La première étape d’une réflexion sur la crise actuelle doit être, à mon sens, un discours autour des mots, un regard sur la terminologie qui s’est affirmée au cours de ces semaines. Les mots confinement, dé-confinement, distanciation sociale, gestes-barrière… sont devenus aujourd’hui tout à fait ordinaires. Si, d’une part, ce fait témoigne de la capacité d’adaptation de nos habitudes linguistiques, de l’autre il suggère que ces termes renvoient, plus ou moins manifestement, à un imaginaire qui est loin d’être inédit.

Voyons par exemple le verbe confiner. C’est surtout le participe passé de ce verbe qui s’est imposé dans le discours au moment crucial de la crise. Le sens de ce verbe, pourtant, n’est pas univoque. Le verbe confiner implique deux possibilités bien différentes, sinon opposées : on peut se confiner ou bien être confiné. Comme nous le savons bien, la différence entre les formes active et passive se situe dans la possibilité de disposer librement de soi-même. Ainsi, une partie de la population, prenant connaissance du danger de la contagion, a décidé de se confiner, de respecter les choix du gouvernement ; une autre partie de la population a été confinée, au sens où elle a dû se plier aux mesures gouvernementales contre son gré. Pour explorer cette divergence dans la réception des mesures de confinement, nous pouvons poursuivre notre réflexion en nous concentrant sur des termes qui, dans l’imaginaire dominant la sphère publique, sont immédiatement liés au mot confinement. Souligner que cette relation n’est pas immédiate, mais qu’au contraire elle passe par des idées reçues, revient à faire la différence entre se confiner et confiner.

Le confinement c’est rester à la maison, rester chez soi, rester au foyer. Comme nous pouvons l’apercevoir dans ces expressions, « maison » signifie à la fois « soi-même » (notre subjectivité), et « foyer » (centre pulsant des affects qui demeurent). Dans les deux cas, « confinement » renvoie à la distinction entre intérieur et extérieur, dedans et dehors, distinction dans laquelle le premier des deux termes s’accorde avec l’idée de sécurité, de protection, de stabilité. Pourtant, la littérature - médicale, psychologique, psychanalytique … - nous rappelle à quel point être face à soi-même, se voir obligé à une confrontation solitaire avec ce qu’il y a de plus personnel ensoi, ouvre une profondeur qui peut révéler non pas une intimité mais la plus inquiétante des étrangetés. Et encore, notre intériorité peut être rendue familière pour nous grâce à l’entrée de l’autre, du monde, de l’extérieur, qui vient nous habiter et nous rassure. En considérant la polarité de l’intérieur et de l'extérieur au-delà de la dimension psychique, il suffit de penser à ceux qui, nombreux, vivent des violences domestiques, plus et moins fortes, verbales ou physiques, pour comprendre à quel point l’imaginaire du foyer comme lieu de protection est faible : il résulte d’une série de valeurs et de traditions historiquement et socialement déterminées. Nous pouvons formuler une première objection contre la séparation de l’intérieur et de l’extérieur : dans l’expérience humaine de soi-même et du monde, les catégories du familier et de l’étranger se brouillent, leur relation est complexe. Par conséquent, une deuxième objection contre l’imaginaire du foyer qui voudrait souder intériorité et sécurité est la suivante : la protection peut se trouver à l’extérieur, loin de soi et de chez soi.

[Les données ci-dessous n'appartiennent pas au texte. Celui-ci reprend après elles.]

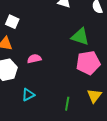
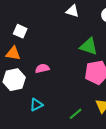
green line: (67, 104) -> (76, 114), turned 40

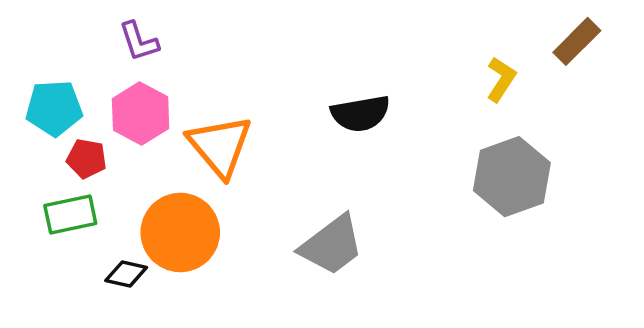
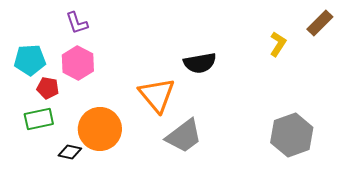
orange triangle: (220, 146) -> (157, 95), moved
gray hexagon: (512, 177) -> (292, 135), moved

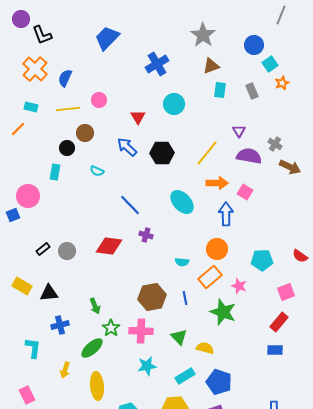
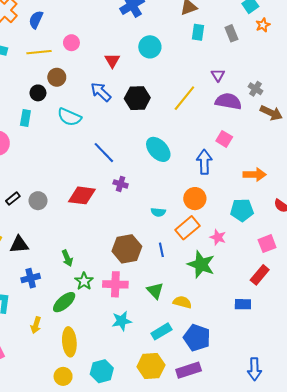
cyan semicircle: (97, 171) -> (69, 117), size x1.6
orange arrow: (217, 183) -> (254, 175), moved
blue rectangle: (275, 350) -> (243, 304), moved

Continuons à explorer la constellation terminologique du confinement. Le confinement détermine un retour à l’état « originaire » du foyer. Faire retour au foyer, à cette espèce de locus amoenus auquel la vie moderne et le travail salarié nous arrachent, signifie se ressourcer, retrouver un rythme de vie « humain », remettre en cause nos priorités. Mais si nous admettons que l’opposition de l’intérieur et de l’extérieur et, son corollaire, l’idée de protection, sont à remettre en cause, nous comprenons que le foyer, pour certains, source d’énergie, centre et cœur pulsant, est pour d’autres un décentrement, le lieu d’une dispersion d’énergies. Par conséquent, le foyer nous apparaît plutôt comme un point de convergence (terme plus neutre) des relations complexes qui existent entre l’intérieur et l’extérieur, le familier et l’étranger.

Comme nous le constatons, deux possibilités s’ouvrent à partir du foyer, point de convergence, et elles nourrissent deux modèles de confinement, les deux véhiculés dans l’espace publique. Un modèle que nous appelons positif - se confiner - qui se construit autour de la série « retour au foyer - ressourcement - recentrement de la vie » ; un modèle négatif - l’être confiné - qui renvoie à l’idée d'un exil paradoxal dans l’intériorité, à la dispersion, au décentrement. Ces deux modèles ont été véhiculés par des instances différentes.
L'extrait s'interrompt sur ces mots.